We are very fortune to have for our first speaker Dr. Joel Carpenter, who has not only spent many hours sitting on the chairs in the Archives Reading Room, but is a longtime friend and colleague. I remember the day back in 1983 when I and others on the staff not only helped him move into his new home in Wheaton, but knocked down his new mailbox for him, a old Wheaton tradition we started that day. He came to Wheaton as a professor of history and first director of the Institute for the Study of American Evangelicals. And since the ISAE began as a department of the Billy Graham Center, he was our co-worker here at the BGC. He left the Center in 1989 to director the Religious Programs at Pew Charitable Trusts and then in 1996 began a decade of service as Provost of Calvin College. He is now director of Calvin’s Nagel Institute for the Study of World Christianity. Among his books and articles are two which drew on the BGC Archives, Revive Us Again: The Reawakening of American Fundamentalism and the book he will be talking about tonight, Earthen Vessels: American Evangelicals and Foreign Missions, 1880-1980.

Dr Carpenter’s talk is entitled, “Finding Our Ancestors in the Archives / Wheaton, Moody and the China Connection.”

After the talk and discussion, there will be a reception right outside this room, sponsored by the Institute for the Study for American Evangelicals.

Joel - welcome back to the Billy Graham Center!

Dr.

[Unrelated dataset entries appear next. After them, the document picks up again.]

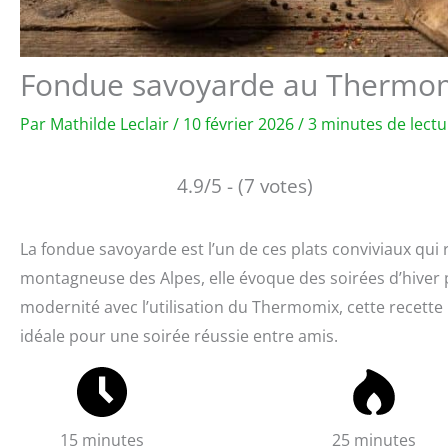
Fondue savoyarde au Thermomix
Par
Mathilde Leclair
/
10 février 2026
/
3 minutes de lectu
4.9/5 - (7 votes)
La fondue savoyarde est l’un de ces plats conviviaux qui r
montagneuse des Alpes, elle évoque des soirées d’hiver
modernité avec l’utilisation du Thermomix, cette recette
idéale pour une soirée réussie entre amis.
15 minutes
25 minutes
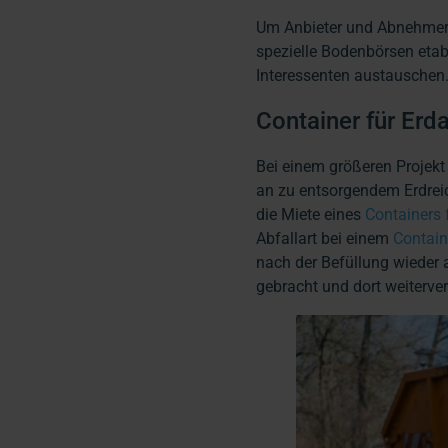
Um Anbieter und Abnehme
spezielle Bodenbörsen etab
Interessenten austauschen
Container für Erd
Bei einem größeren Projekt
an zu entsorgendem Erdrei
die Miete eines
Containers 
Abfallart bei einem
Contain
nach der Befüllung wieder 
gebracht und dort weiterver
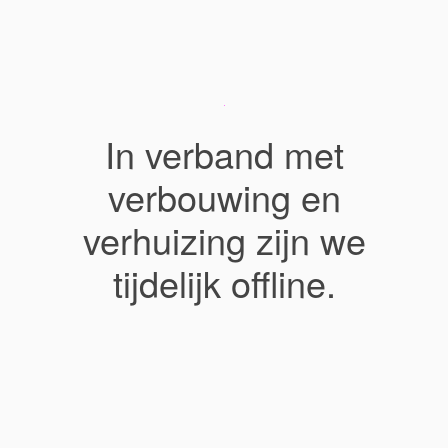
In verband met
verbouwing en
verhuizing zijn we
tijdelijk offline.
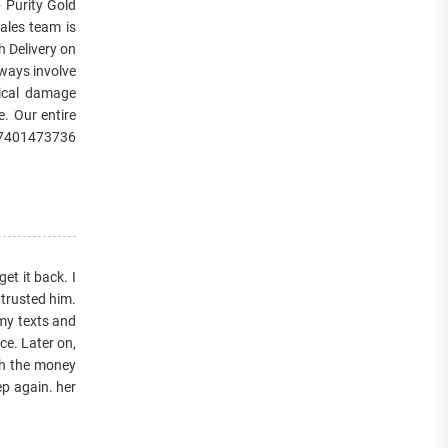
+ Purity Gold
sales team is
h Delivery on
lways involve
nical damage
e. Our entire
47401473736
et it back. I
 trusted him.
my texts and
ce. Later on,
ath the money
p again. her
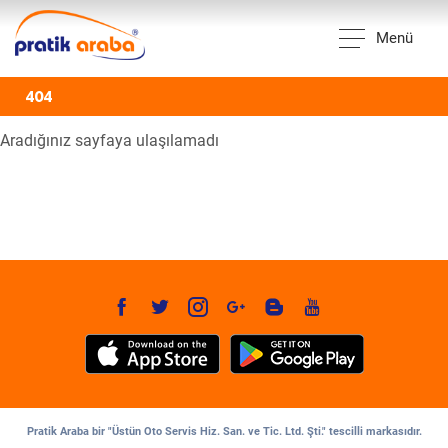
Menü
404
Aradığınız sayfaya ulaşılamadı
Pratik Araba bir "Üstün Oto Servis Hiz. San. ve Tic. Ltd. Şti." tescilli markasıdır.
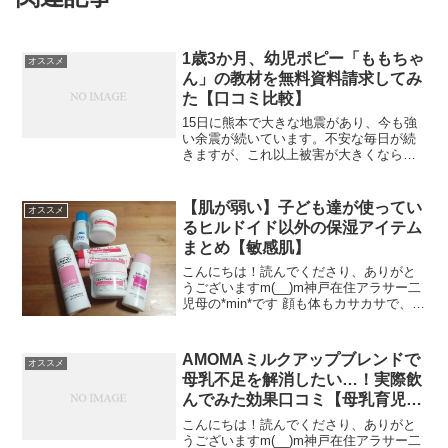
1歳3か月、幼児ポピー「ももちゃ
オススメ
ん」の教材を無料資料請求してみ
た【口コミ比較】
15日に熊本で大きな地震があり、今も強
い余震が続いています。不安な毎日が続
きますが、これ以上被害が大きくならな
いよう祈るばかりです。こんにちは、
*min*です。なんだかお久しぶりな気がし
ますね～。ちょっと体調不良もあった
【肌が弱い】子ども達が使ってい
オススメ
り、4月から真面目に...
るヒルドイド以外の保湿アイテム
まとめ【敏感肌】
こんにちは！読んでくださり、ありがと
うございますm(__)m神戸在住アラサー二
児母の*min*です 顔も体もカサカサで、特
に朝起きたときは「かゆい～」と掻きむ
しっている肌がめちゃめちゃ弱い長男。
お兄ちゃんほどではないけど、定期的に
AMOMAミルクアップブレンドで
オススメ
足やお腹の...
母乳不足を解消したい…！実際飲
んでみた効果口コミ【母乳育児を
目指すお母さんへのハーブティ】
こんにちは！読んでくださり、ありがと
うございますm(__)m神戸在住アラサー二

Joel Carpenter: What a delight it is to be asked to talk with you this evening, here at one of my favorite places, one of the world's great treasure troves for the study of evangelical Christianity in modern times. As you heard, I had the privilege of working here as the director of the Institute for the Study of American Evangelicals (ISAE). It was a delight to work alongside Bob, Paul and the expert staff of the BGC Archives; the inimitable Jim Stambaugh, founding director of the BGC Museum, and Ferne Weimer, intrepid director of the BGC Library. It was for me an intellectual feast, and I consumed historic sources to my heart's content. If you know something about my book on American fundamentalism, Revive Us Again, or the Garland Press reprint series on fundamentalism that preceded it, this was the mother lode that I mined in order to publish them. So when Bob invited me to talk about using the archives and what that experience meant to me, I jumped at the chance. I owe this place and these people, big.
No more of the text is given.